Corporatizing the agri sector
Despite a severe shortage of arable land China ranks first in worldwide farm output. The arable land in India's Punjab is one-third of our Punjab but its irrigation area is 90 percent and cropping intensity 189 percent. In terms of arable land and water availability, Pakistan is better placed than both China and Indian Punjab, but its agri output is deficient as compared to theirs. The situation came under spotlight at the 5th China Agro Chemical (CAC) Pakistan Exhibition in Lahore on Thursday. Addressing the gathering, President Arif Alvi said that modern techniques from China can inject a revolutionary improvement into agricultural sector of Pakistan. According to him, "joint ventures between Pakistan and China will bring Chinese researchers, agricultural experts and business community to Pakistan and when they join hands with Pakistani businessmen, our agricultural sector will get a boost." Consul General of China Long Dingbin, who was present on the occasion, said, China and Pakistan have already initiated government-to-government cooperation in agriculture sector, and thanks to CAC there is now an opportunity for businessmen of both countries to promote "B2B cooperation". How this cooperation will come about and grow only time will tell. Is the farming community's leadership on board at the B2B cooperative joint ventures? This question needs to be answered. Almost coincidental to the president's take on the subject chief of Pakistan Kissan Ittehad Khalid Mehmood Khokhar told Business Recorder that "economic reforms and the opening of Pakistani agriculture to the global market over the past decades have made small farmers vulnerable to unusual changes and fluctuations". And according to Kisan Board Pakistan (KBP), the farmer is becoming poorer by the day because the support prices of farm produce are not commensurate with cost of inputs.

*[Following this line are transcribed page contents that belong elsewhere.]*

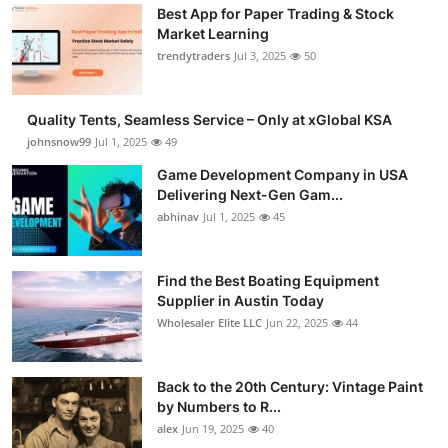
Best App for Paper Trading & Stock
Market Learning
trendytraders
Jul 3, 2025
50
Quality Tents, Seamless Service – Only at xGlobal KSA
johnsnow99
Jul 1, 2025
49
Game Development Company in USA
Delivering Next-Gen Gam...
abhinav
Jul 1, 2025
45
Find the Best Boating Equipment
Supplier in Austin Today
Wholesaler Elite LLC
Jun 22, 2025
44
Back to the 20th Century: Vintage Paint
by Numbers to R...
alex
Jun 19, 2025
40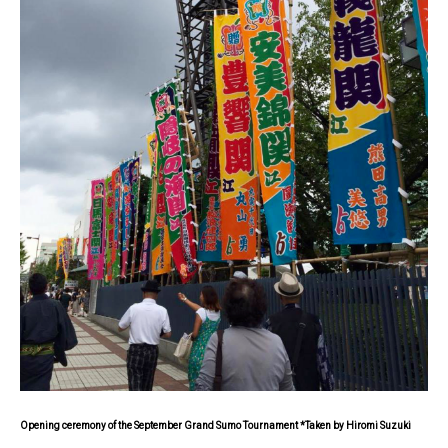
Opening ceremony of the September Grand Sumo Tournament *Taken by Hiromi Suzuki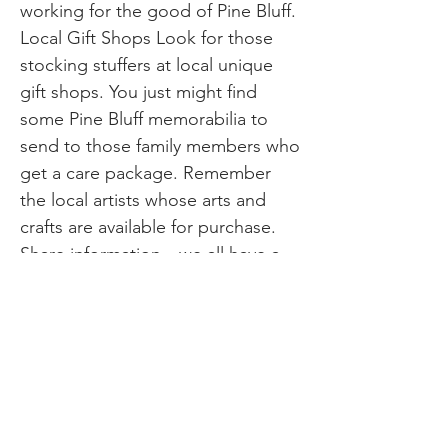
working for the good of Pine Bluff.
Local Gift Shops Look for those
stocking stuffers at local unique
gift shops. You just might find
some Pine Bluff memorabilia to
send to those family members who
get a care package. Remember
the local artists whose arts and
crafts are available for purchase.
Share information…we all have a
part to do in local living no matter
what season we may find ourselves
in. It is always good to remember
we can be kind and make a
difference for each other, together.
When you’re making your list…
And checking it twice… Shopping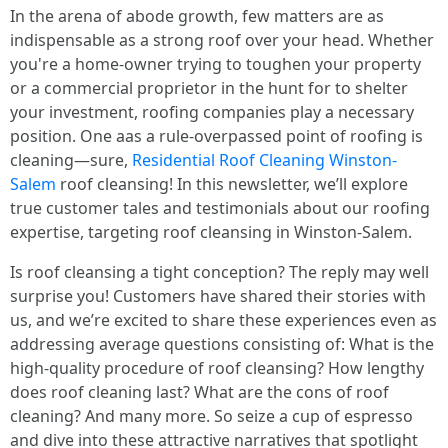
In the arena of abode growth, few matters are as
indispensable as a strong roof over your head. Whether
you're a home-owner trying to toughen your property
or a commercial proprietor in the hunt for to shelter
your investment, roofing companies play a necessary
position. One aas a rule-overpassed point of roofing is
cleaning—sure,
Residential Roof Cleaning Winston-
Salem
roof cleansing! In this newsletter, we’ll explore
true customer tales and testimonials about our roofing
expertise, targeting roof cleansing in Winston-Salem.
Is roof cleansing a tight conception? The reply may well
surprise you! Customers have shared their stories with
us, and we’re excited to share these experiences even as
addressing average questions consisting of: What is the
high-quality procedure of roof cleansing? How lengthy
does roof cleaning last? What are the cons of roof
cleaning? And many more. So seize a cup of espresso
and dive into these attractive narratives that spotlight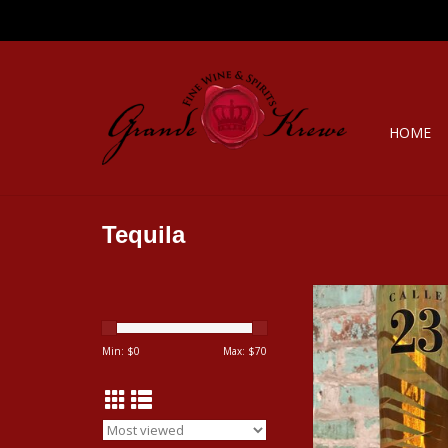
HOME
Tequila
Spirits CALLE 23 TEQ
ADD TO CA
Min: $
0
Max: $
70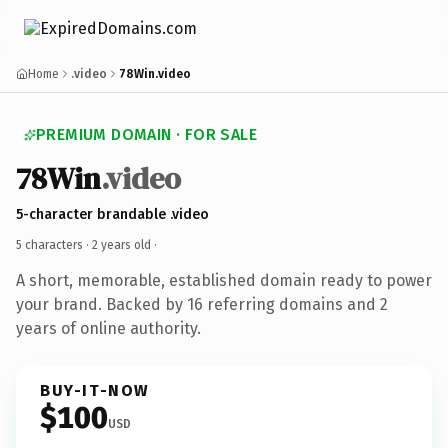
Home
.video
78Win.video
PREMIUM DOMAIN · FOR SALE
78Win
.video
5-character brandable .video
5 characters ·
2 years old
·
A short, memorable, established domain ready to power
your brand. Backed by 16 referring domains and 2
years of online authority.
BUY-IT-NOW
$100
USD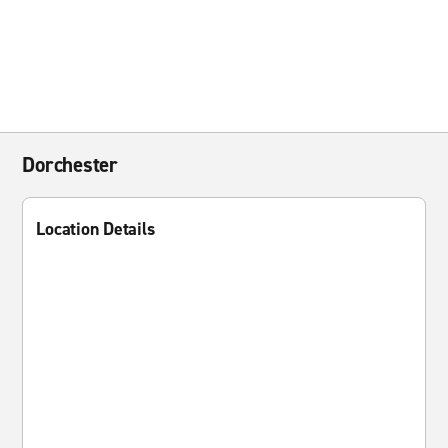
Dorchester
Location Details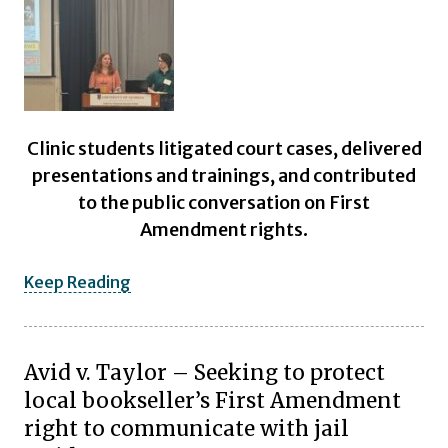
Clinic students litigated court cases, delivered
presentations and trainings, and contributed
to the public conversation on First
Amendment rights.
Keep Reading
Avid v. Taylor – Seeking to protect
local bookseller’s First Amendment
right to communicate with jail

Even when Pakistan's successive elected governments that are dominated by landed gentry are in office, nothing worthwhile, both in terms of legislation and economic patronage, has been done to retrieve the small farmer from his grinding poverty. Given this indifference he tends to get poorer by the day. If prices of inputs are beyond his reach, the market machinations are no less vicious. But the fact should not be overlooked that despite being stepmotherly treated the agriculture sector's contribution to the country's Gross Domestic Product (GDP) is nearly 25 percent. And it provides employment to about 40 percent Pakistanis - more than any other sector of national economy. Accepted, the per farmer landholding now stands at 5.6 acres - less than half of what it was in 1972 - but that small piece is still a viable economic unit because of modern farming technology, efficient usage of water and inputs, reasonable market prices and benevolent governmental parentage. But, as the PKI chief pointed out, small farmers have to compete with bigger ones, who are well-endowed with capital, irrigation and supplementary businesses to buffer them against shocks. "The unfair injustice towards small-scale farmers is discouraging them to pursue agriculture as a means of economic survival". It would be, therefore, in the B2B's own interest that they see to it that their joint ventures do not cause joblessness, which in today's world is the most serious threat to peaceful and stable governance. Pakistan agricultural sector is no doubt in dire need of modernisation - on which the CAC has the right potential to deliver - but no less feared is its negative fallout on the future of small landholders. The question in relation to the upcoming corporatization of the country's agricultural sector, therefore, is: Is there a pro-small farmer plan as well?